- _Dataset entries_
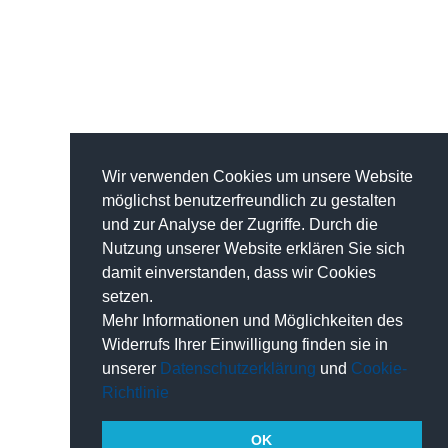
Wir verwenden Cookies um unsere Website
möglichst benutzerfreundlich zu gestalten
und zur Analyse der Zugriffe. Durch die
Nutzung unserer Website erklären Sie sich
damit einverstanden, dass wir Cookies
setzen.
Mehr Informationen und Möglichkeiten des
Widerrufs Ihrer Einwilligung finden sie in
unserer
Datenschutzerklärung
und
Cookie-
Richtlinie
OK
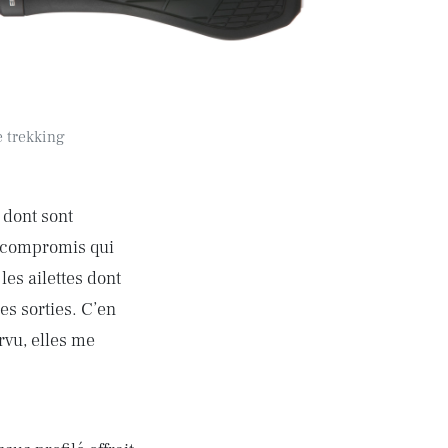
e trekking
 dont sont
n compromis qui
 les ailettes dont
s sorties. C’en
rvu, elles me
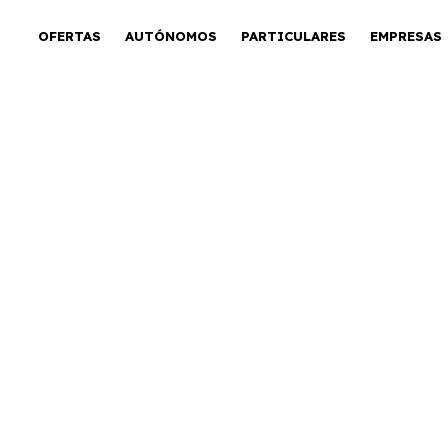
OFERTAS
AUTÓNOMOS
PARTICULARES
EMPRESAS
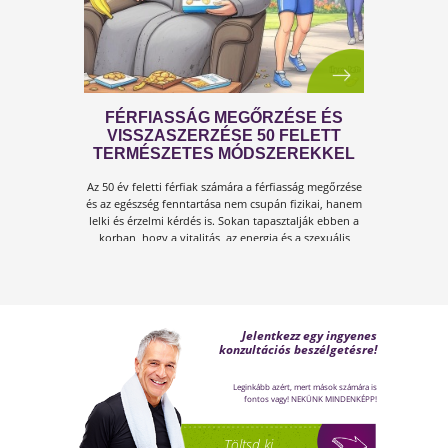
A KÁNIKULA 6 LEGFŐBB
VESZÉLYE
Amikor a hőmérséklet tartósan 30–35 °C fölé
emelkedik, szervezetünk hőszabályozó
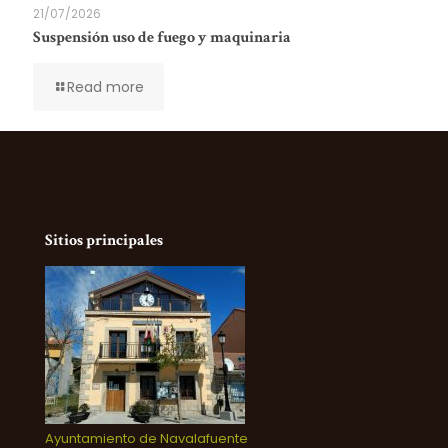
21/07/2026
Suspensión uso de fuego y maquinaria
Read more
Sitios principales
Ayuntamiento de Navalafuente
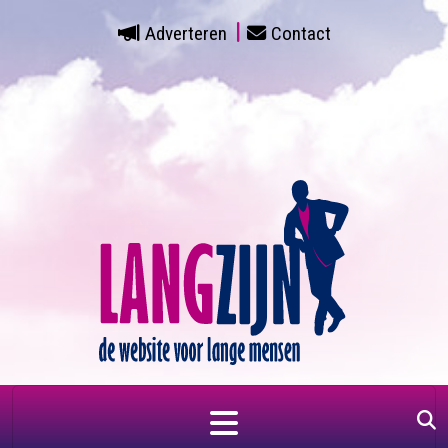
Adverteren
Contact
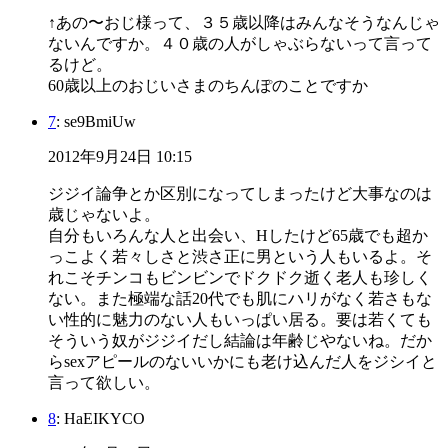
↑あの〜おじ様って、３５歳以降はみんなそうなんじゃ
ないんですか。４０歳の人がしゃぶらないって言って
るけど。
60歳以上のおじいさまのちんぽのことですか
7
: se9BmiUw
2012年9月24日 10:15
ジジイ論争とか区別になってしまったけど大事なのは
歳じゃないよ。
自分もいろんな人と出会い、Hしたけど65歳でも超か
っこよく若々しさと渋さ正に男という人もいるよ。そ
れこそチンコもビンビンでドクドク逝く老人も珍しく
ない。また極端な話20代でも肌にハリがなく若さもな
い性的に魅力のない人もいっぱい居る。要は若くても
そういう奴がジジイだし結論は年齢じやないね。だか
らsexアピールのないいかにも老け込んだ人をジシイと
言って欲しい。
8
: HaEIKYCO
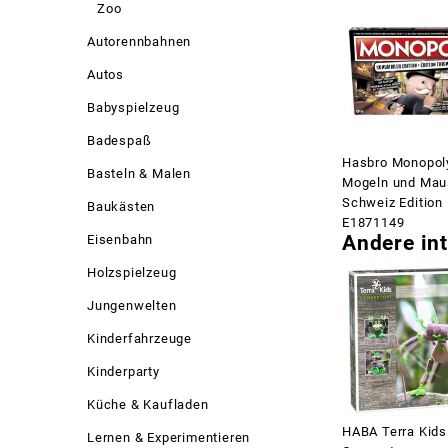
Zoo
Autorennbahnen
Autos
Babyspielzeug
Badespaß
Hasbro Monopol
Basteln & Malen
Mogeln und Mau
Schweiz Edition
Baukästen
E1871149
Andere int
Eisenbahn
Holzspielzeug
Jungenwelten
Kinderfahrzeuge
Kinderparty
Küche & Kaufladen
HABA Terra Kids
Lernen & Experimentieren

--

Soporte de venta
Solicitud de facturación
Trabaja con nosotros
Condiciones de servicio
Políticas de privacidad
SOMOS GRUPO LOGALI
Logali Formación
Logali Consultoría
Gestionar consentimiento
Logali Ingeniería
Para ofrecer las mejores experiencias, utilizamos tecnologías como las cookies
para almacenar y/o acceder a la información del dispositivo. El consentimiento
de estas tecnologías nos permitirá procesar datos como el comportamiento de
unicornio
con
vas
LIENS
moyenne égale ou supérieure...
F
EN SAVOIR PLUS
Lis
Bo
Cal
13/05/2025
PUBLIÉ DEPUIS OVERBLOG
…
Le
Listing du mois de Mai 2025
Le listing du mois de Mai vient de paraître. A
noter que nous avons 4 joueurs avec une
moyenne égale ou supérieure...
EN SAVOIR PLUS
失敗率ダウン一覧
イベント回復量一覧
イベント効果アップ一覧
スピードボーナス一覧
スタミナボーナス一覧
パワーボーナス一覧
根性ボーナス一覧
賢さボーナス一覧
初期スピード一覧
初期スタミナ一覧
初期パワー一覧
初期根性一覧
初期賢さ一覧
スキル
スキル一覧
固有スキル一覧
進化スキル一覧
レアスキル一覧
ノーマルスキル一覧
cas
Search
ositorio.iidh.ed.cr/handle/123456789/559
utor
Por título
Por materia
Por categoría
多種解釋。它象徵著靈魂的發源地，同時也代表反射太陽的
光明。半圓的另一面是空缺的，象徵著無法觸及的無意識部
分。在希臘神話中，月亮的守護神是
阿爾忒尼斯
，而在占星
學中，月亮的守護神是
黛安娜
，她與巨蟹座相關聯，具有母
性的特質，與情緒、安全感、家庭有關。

- _Exercise details_
Write out exactly the lines above between the one with "Wir verwenden Cookies um unsere Website" and the one with "Lernen & Experimentieren", inclusive, with pictures left out.

- _Output for this task_
Wir verwenden Cookies um unsere Website
möglichst benutzerfreundlich zu gestalten
und zur Analyse der Zugriffe. Durch die
Nutzung unserer Website erklären Sie sich
damit einverstanden, dass wir Cookies
setzen.
Mehr Informationen und Möglichkeiten des
Widerrufs Ihrer Einwilligung finden sie in
unserer
Datenschutzerklärung
und
Cookie-
Richtlinie
OK
e trekking
 dont sont
n compromis qui
 les ailettes dont
s sorties. C’en
rvu, elles me
OFERTAS
AUTÓNOMOS
PARTICULARES
EMPRESAS
A KÁNIKULA 6 LEGFŐBB
VESZÉLYE
Amikor a hőmérséklet tartósan 30–35 °C fölé
emelkedik, szervezetünk hőszabályozó
21/07/2026
Suspensión uso de fuego y maquinaria
Read more
Sitios principales
Ayuntamiento de Navalafuente
Adverteren
Contact
↑あの〜おじ様って、３５歳以降はみんなそうなんじゃ
ないんですか。４０歳の人がしゃぶらないって言って
るけど。
60歳以上のおじいさまのちんぽのことですか
7
: se9BmiUw
2012年9月24日 10:15
ジジイ論争とか区別になってしまったけど大事なのは
歳じゃないよ。
自分もいろんな人と出会い、Hしたけど65歳でも超か
っこよく若々しさと渋さ正に男という人もいるよ。そ
れこそチンコもビンビンでドクドク逝く老人も珍しく
ない。また極端な話20代でも肌にハリがなく若さもな
い性的に魅力のない人もいっぱい居る。要は若くても
そういう奴がジジイだし結論は年齢じやないね。だか
らsexアピールのないいかにも老け込んだ人をジシイと
言って欲しい。
8
: HaEIKYCO
Zoo
Autorennbahnen
Autos
Babyspielzeug
Badespaß
Hasbro Monopol
Basteln & Malen
Mogeln und Mau
Schweiz Edition
Baukästen
E1871149
Andere int
Eisenbahn
Holzspielzeug
Jungenwelten
Kinderfahrzeuge
Kinderparty
Küche & Kaufladen
HABA Terra Kids
Lernen & Experimentieren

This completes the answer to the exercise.